Kieran Hunt

Recipe search engine

✦ 2023-04-13

America's Test Kitchen, bon appétit, David Lebovitz, Epicurious, Food52, NYT Cooking, The Spruce Eats, Woolworths TASTE

Ben Tilden had this clever idea (archive). He created a custom Google search form that limits search results to specific recipe websites. The website list includes sites like New York Times Cooking and Serious Eats.

Ben’s raison d’être for the custom search engine was:

[…] finding good recipes online can be surprisingly hard. One of the main problems is the sheer volume of information available. With so many websites, blogs, and recipe databases to choose from, it can be overwhelming.

And then there’s quality control. Anyone can post a recipe online, regardless of their cooking experience or knowledge. You may—scratch that—you will come across recipes that are poorly written, inaccurate, or just don’t work.

I thought that was a really neat idea but I wanted to make a few changes to Ben’s search engine:

  1. I wanted to add my own recipe websites. Ben’s list is good—it has many of the sites I usually reach for—but there are others I think should be included. Sites I’ve found helpful over the years.
  2. I wanted it to use Duck Duck Go (DDG) for search. There’s no need to give Google everyone’s data unnecessarily.
  3. I wanted to avoid Javascript. DDG is pretty configurable through HTML forms and so why bother with JS? Read below.

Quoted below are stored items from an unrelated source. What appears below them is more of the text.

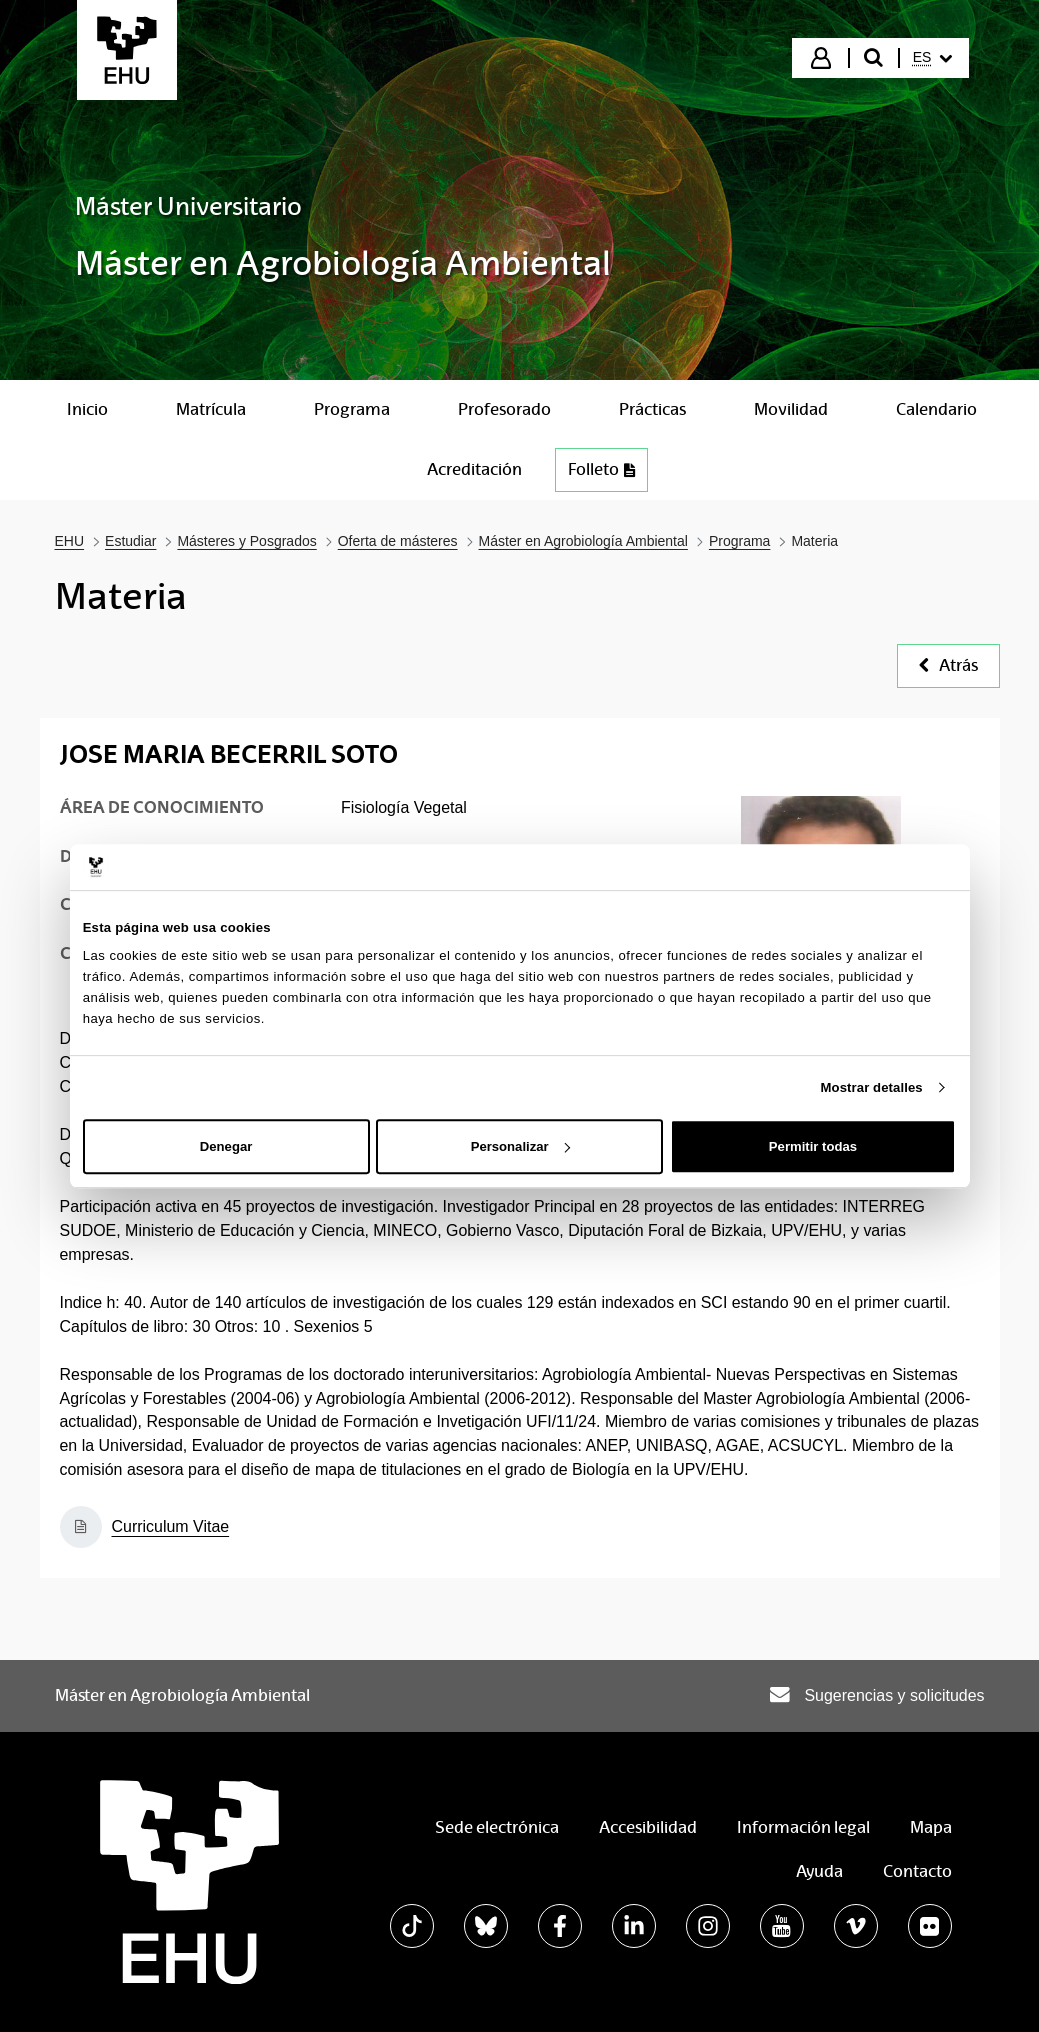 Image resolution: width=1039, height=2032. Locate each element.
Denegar (226, 1146)
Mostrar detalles (872, 1087)
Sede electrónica (497, 1827)
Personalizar (520, 1146)
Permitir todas (813, 1146)
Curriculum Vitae (171, 1526)
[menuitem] (933, 58)
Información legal (803, 1827)
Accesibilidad (648, 1827)
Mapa (931, 1827)
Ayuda (819, 1871)
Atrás (948, 665)
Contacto (917, 1871)
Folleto (601, 469) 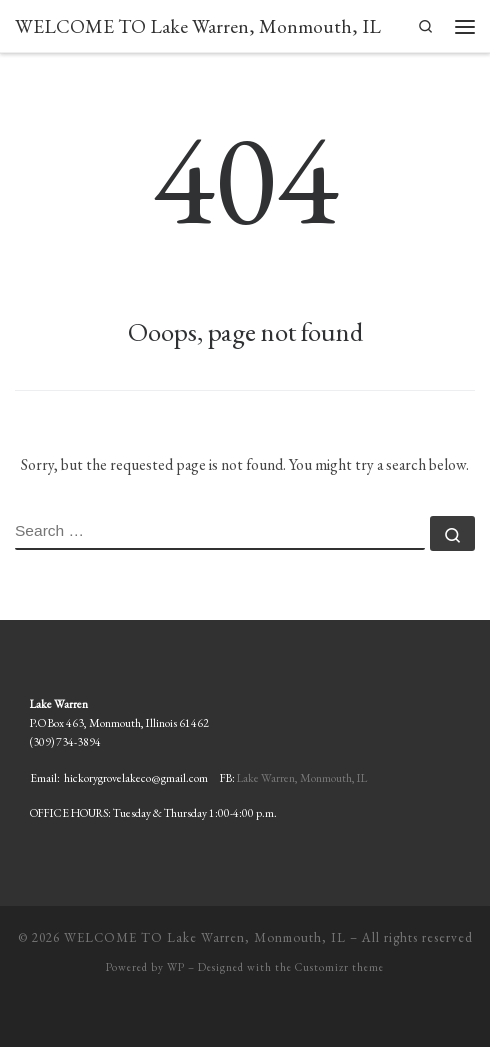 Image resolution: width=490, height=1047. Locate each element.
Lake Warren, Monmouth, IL (302, 777)
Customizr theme (339, 967)
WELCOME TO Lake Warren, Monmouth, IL (205, 937)
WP (176, 967) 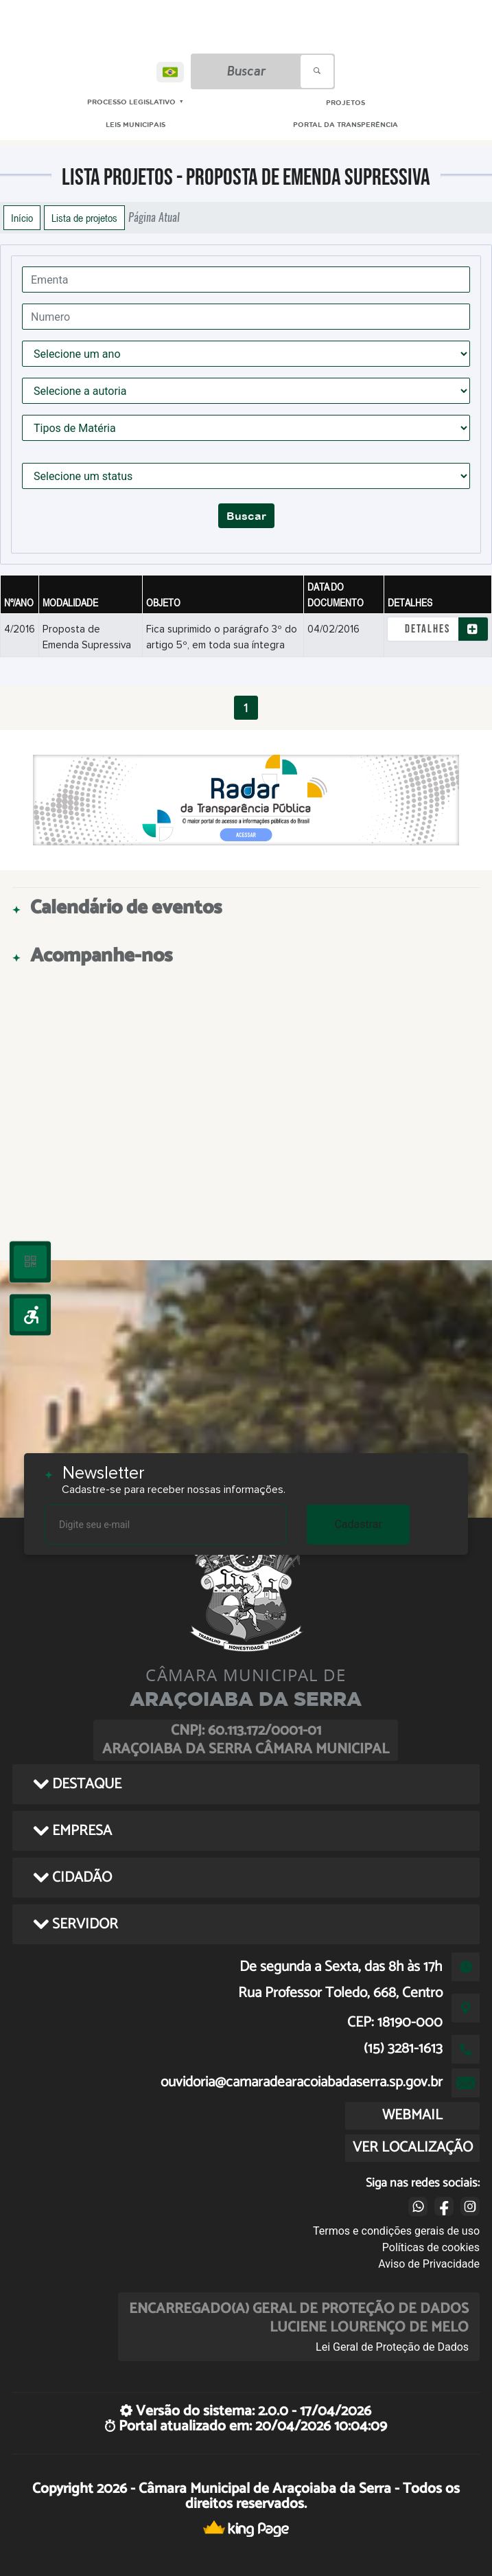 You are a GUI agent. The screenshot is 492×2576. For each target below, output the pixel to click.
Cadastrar (358, 1524)
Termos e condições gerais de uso (396, 2230)
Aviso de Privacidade (429, 2263)
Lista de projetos (84, 218)
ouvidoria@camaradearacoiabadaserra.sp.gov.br (302, 2082)
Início (22, 218)
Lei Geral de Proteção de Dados (392, 2346)
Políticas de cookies (431, 2247)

Ben used Google’s Programmable Search Engine for his project. It works by configuring a list of sites you want to search and then embedding a Google search box wherever it makes sense on your website. Google lets you set multiple websites in the search list and supports basic wildcarding like **.

Building a custom search engine on DDG turned out to be trickier than expected. DDG allows you to customize a surprisingly large amount of the search experience. Its Params (archive) documentation lists all sorts of settings you can configure using URL query parameters. Did you know that you can turn off advertisements with the k1 param?

Strangely absent from that documentation is the sites parameter. This query parameter clearly exists (click on this search to see: And has been mentioned around the web (archive). But at some point in the past lost the ability to filter for multiple different sites. Or maybe it never had it? Anyway, after a good few hours trying to send multiple domains through the sites query parameter I gave up.

So my solution then. As I couldn’t get a pure query parameter-based search form working, I had to resort to using Javascript to append a website filter to the search query. It is certianly not the end of the world, but a bit of a pity nonetheless.

A special thanks to Ben for the original idea and to Pat Dryburgh for his help and handy DuckDuckGo Search Box Generator (archive).